= Marseillais chess =

Chess variant in which each player moves twice per turn

Marseillais chess (also called Double-Move chess) is a chess variant in which each player moves twice per turn. The rules of the game were first published in Marseillais local newspaper Le Soleil in 1925. The variant became quite popular in the late 1930s with such chess grandmasters as Alexander Alekhine, Richard Réti, Eugene Znosko-Borovsky, and André Chéron playing it.

== Rules ==
A player can either move one piece twice (this is the source of the famous trap in the "balanced" version of the game where White opening with pawn-two appears to be trivially busted by an unprincipled defense with the pawn on an adjacent file) or move two different pieces on their turn.
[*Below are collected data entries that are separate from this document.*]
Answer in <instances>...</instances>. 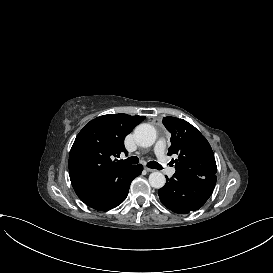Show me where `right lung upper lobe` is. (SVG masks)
Listing matches in <instances>:
<instances>
[{
  "label": "right lung upper lobe",
  "instance_id": "right-lung-upper-lobe-1",
  "mask_svg": "<svg viewBox=\"0 0 273 273\" xmlns=\"http://www.w3.org/2000/svg\"><path fill=\"white\" fill-rule=\"evenodd\" d=\"M145 116L109 114L91 120L77 135L69 154V175L78 197L87 205L101 200L110 181L133 165L112 160L126 152L123 140Z\"/></svg>",
  "mask_w": 273,
  "mask_h": 273
}]
</instances>
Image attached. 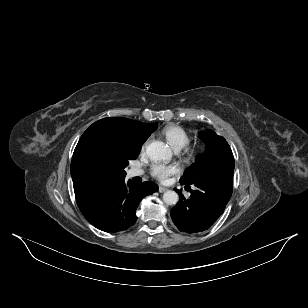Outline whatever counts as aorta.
Segmentation results:
<instances>
[{"label": "aorta", "instance_id": "obj_1", "mask_svg": "<svg viewBox=\"0 0 308 308\" xmlns=\"http://www.w3.org/2000/svg\"><path fill=\"white\" fill-rule=\"evenodd\" d=\"M146 154L152 161H166L172 157L169 146L159 141L150 143L146 148ZM178 199L179 196L175 191L169 190L163 194V201L167 205H175Z\"/></svg>", "mask_w": 308, "mask_h": 308}]
</instances>
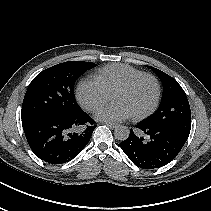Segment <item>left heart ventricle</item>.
<instances>
[{
    "label": "left heart ventricle",
    "instance_id": "obj_1",
    "mask_svg": "<svg viewBox=\"0 0 211 211\" xmlns=\"http://www.w3.org/2000/svg\"><path fill=\"white\" fill-rule=\"evenodd\" d=\"M155 85L150 79H142L130 89L112 95V102L125 105L132 114L148 109L155 99Z\"/></svg>",
    "mask_w": 211,
    "mask_h": 211
}]
</instances>
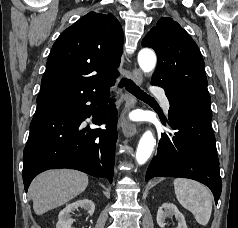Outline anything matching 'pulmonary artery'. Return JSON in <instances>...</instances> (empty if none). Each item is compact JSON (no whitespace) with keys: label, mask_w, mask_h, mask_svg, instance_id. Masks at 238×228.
I'll use <instances>...</instances> for the list:
<instances>
[{"label":"pulmonary artery","mask_w":238,"mask_h":228,"mask_svg":"<svg viewBox=\"0 0 238 228\" xmlns=\"http://www.w3.org/2000/svg\"><path fill=\"white\" fill-rule=\"evenodd\" d=\"M151 92L154 94L162 95V90L158 87H152ZM161 99H162L164 110L166 112H168L170 109V103H169L168 99L164 95L161 96Z\"/></svg>","instance_id":"pulmonary-artery-1"}]
</instances>
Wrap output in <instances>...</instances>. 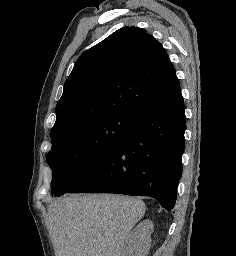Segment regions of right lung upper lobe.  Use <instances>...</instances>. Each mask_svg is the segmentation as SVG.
I'll use <instances>...</instances> for the list:
<instances>
[{"mask_svg": "<svg viewBox=\"0 0 236 256\" xmlns=\"http://www.w3.org/2000/svg\"><path fill=\"white\" fill-rule=\"evenodd\" d=\"M180 91L162 45L142 28H121L75 63L56 106L50 135L112 114L139 119Z\"/></svg>", "mask_w": 236, "mask_h": 256, "instance_id": "1", "label": "right lung upper lobe"}]
</instances>
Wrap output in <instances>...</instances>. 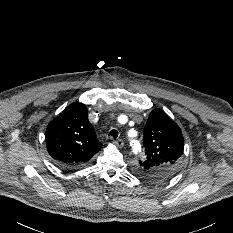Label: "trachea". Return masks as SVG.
<instances>
[{"label": "trachea", "mask_w": 233, "mask_h": 233, "mask_svg": "<svg viewBox=\"0 0 233 233\" xmlns=\"http://www.w3.org/2000/svg\"><path fill=\"white\" fill-rule=\"evenodd\" d=\"M109 136L113 137L114 139H116L118 137V131L113 129L109 132Z\"/></svg>", "instance_id": "3493384b"}]
</instances>
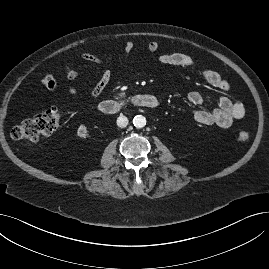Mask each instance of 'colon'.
I'll return each mask as SVG.
<instances>
[{"mask_svg":"<svg viewBox=\"0 0 269 269\" xmlns=\"http://www.w3.org/2000/svg\"><path fill=\"white\" fill-rule=\"evenodd\" d=\"M61 119V112L58 108L53 107L34 117L27 119L16 125L12 130V137L15 140L33 143L41 137L48 136L56 131ZM250 133L247 129H240L237 133V139L241 143L249 140Z\"/></svg>","mask_w":269,"mask_h":269,"instance_id":"5ec220e1","label":"colon"}]
</instances>
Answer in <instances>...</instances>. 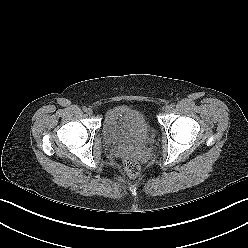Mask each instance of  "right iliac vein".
Listing matches in <instances>:
<instances>
[{
	"label": "right iliac vein",
	"mask_w": 248,
	"mask_h": 248,
	"mask_svg": "<svg viewBox=\"0 0 248 248\" xmlns=\"http://www.w3.org/2000/svg\"><path fill=\"white\" fill-rule=\"evenodd\" d=\"M86 113H87L88 115H92V114H93V111H92L91 108H88L87 111H86Z\"/></svg>",
	"instance_id": "obj_1"
}]
</instances>
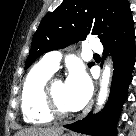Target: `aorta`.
I'll return each mask as SVG.
<instances>
[{
	"label": "aorta",
	"instance_id": "762f6f07",
	"mask_svg": "<svg viewBox=\"0 0 136 136\" xmlns=\"http://www.w3.org/2000/svg\"><path fill=\"white\" fill-rule=\"evenodd\" d=\"M110 78H111V67L110 65H105L102 72V78L100 82V91H99V95L97 99V105L99 106V108L102 107V105L105 103L107 99Z\"/></svg>",
	"mask_w": 136,
	"mask_h": 136
}]
</instances>
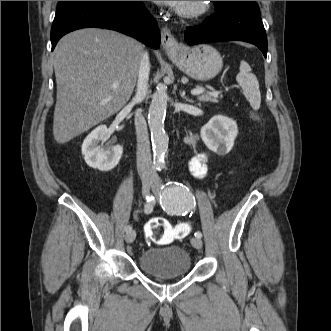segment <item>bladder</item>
Listing matches in <instances>:
<instances>
[{"mask_svg":"<svg viewBox=\"0 0 331 331\" xmlns=\"http://www.w3.org/2000/svg\"><path fill=\"white\" fill-rule=\"evenodd\" d=\"M138 263L140 269L152 278L184 277L192 266L189 253L178 244L147 248L140 253Z\"/></svg>","mask_w":331,"mask_h":331,"instance_id":"obj_1","label":"bladder"}]
</instances>
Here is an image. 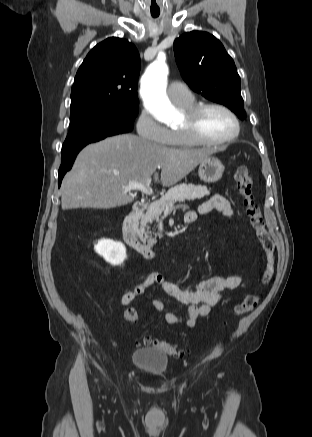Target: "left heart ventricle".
Wrapping results in <instances>:
<instances>
[{"label": "left heart ventricle", "instance_id": "obj_1", "mask_svg": "<svg viewBox=\"0 0 312 437\" xmlns=\"http://www.w3.org/2000/svg\"><path fill=\"white\" fill-rule=\"evenodd\" d=\"M186 122L184 115L180 126ZM200 134L209 140H219L229 136L234 131V122L231 117L218 108H209L198 120Z\"/></svg>", "mask_w": 312, "mask_h": 437}]
</instances>
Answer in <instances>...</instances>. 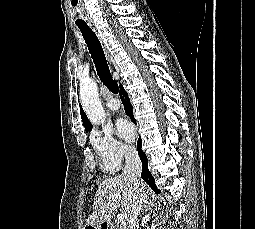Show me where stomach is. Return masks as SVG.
<instances>
[{
  "mask_svg": "<svg viewBox=\"0 0 255 229\" xmlns=\"http://www.w3.org/2000/svg\"><path fill=\"white\" fill-rule=\"evenodd\" d=\"M85 229H101V224L97 225V226H93V225H86Z\"/></svg>",
  "mask_w": 255,
  "mask_h": 229,
  "instance_id": "obj_1",
  "label": "stomach"
}]
</instances>
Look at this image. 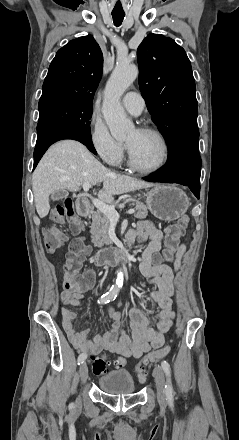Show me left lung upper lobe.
Listing matches in <instances>:
<instances>
[{"instance_id":"obj_1","label":"left lung upper lobe","mask_w":239,"mask_h":440,"mask_svg":"<svg viewBox=\"0 0 239 440\" xmlns=\"http://www.w3.org/2000/svg\"><path fill=\"white\" fill-rule=\"evenodd\" d=\"M137 57L142 96L166 142L179 131L198 128L195 80L185 50L171 38L149 34Z\"/></svg>"}]
</instances>
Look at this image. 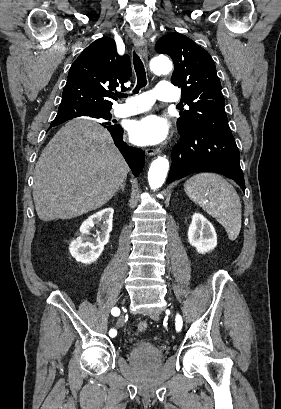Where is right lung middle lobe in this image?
I'll use <instances>...</instances> for the list:
<instances>
[{"instance_id": "dd1d6c3e", "label": "right lung middle lobe", "mask_w": 281, "mask_h": 409, "mask_svg": "<svg viewBox=\"0 0 281 409\" xmlns=\"http://www.w3.org/2000/svg\"><path fill=\"white\" fill-rule=\"evenodd\" d=\"M98 118L100 119H105L109 120L111 118L110 112H99ZM70 119H63V118H55V120L51 123V127L59 125L65 121H68Z\"/></svg>"}]
</instances>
Castling is considered a single move.

When a player gives check on the first move, they lose the second move of their turn. If a player is in check, they must move out of check on the first move of the turn. It is not allowed to move the king into check on the first move of a turn and then move out of check on the second.
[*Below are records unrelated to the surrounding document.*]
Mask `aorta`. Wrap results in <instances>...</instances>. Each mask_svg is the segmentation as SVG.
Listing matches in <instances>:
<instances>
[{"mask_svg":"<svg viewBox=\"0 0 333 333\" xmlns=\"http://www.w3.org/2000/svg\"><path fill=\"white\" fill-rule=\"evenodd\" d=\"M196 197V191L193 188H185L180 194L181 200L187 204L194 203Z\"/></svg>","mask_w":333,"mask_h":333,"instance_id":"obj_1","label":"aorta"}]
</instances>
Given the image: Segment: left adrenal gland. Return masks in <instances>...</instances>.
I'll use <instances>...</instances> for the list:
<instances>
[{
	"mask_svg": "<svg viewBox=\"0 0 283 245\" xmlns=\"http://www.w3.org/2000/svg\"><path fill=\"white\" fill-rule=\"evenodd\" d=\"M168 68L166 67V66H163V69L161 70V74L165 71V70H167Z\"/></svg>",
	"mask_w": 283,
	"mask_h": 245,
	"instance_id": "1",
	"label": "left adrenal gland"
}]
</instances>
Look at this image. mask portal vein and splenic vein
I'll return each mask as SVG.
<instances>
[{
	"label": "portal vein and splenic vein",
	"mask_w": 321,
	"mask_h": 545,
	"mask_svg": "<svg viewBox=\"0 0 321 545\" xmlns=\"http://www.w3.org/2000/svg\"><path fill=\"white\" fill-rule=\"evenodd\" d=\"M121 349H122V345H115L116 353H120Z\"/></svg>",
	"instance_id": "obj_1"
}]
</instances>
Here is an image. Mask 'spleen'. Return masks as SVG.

En passant capture is allowed even if the opponent moved the corresponding pawn on the first move of their turn. Capturing en passant, however, must be done on the first move of the turn. When two pawns can be captured en passant, both can be captured in the turn.

To ensure White's advantage of moving first is not excessive, usually a "balanced" version of the game is played. In the balanced version, White makes only one move on the first turn. The moves are made in the following order: White, Black, Black, White, White, Black, Black, and so on. This rule was introduced in 1963 by Robert Bruce and has gained wide acceptance since then.